WORK REQUIRED:
If a line in the records below includes the word "aviváže", count it, then give the total and nothing else.

######

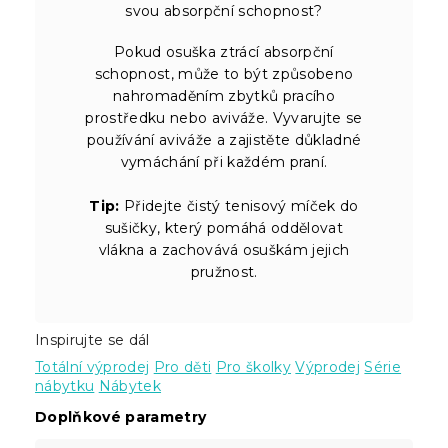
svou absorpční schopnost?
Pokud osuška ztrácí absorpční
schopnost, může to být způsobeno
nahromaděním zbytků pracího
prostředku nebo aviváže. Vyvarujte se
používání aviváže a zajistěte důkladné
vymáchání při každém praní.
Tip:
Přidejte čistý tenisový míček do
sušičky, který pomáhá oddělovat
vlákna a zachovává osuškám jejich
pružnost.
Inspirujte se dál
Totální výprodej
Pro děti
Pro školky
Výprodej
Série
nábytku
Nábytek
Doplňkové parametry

######

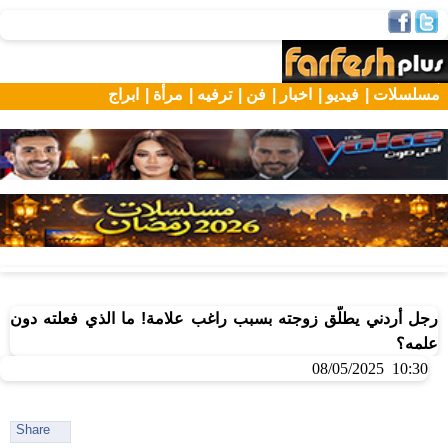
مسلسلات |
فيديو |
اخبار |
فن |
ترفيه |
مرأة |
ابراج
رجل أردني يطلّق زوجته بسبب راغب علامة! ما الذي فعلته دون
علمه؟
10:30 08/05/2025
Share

######

YOUR RESPONSE:
2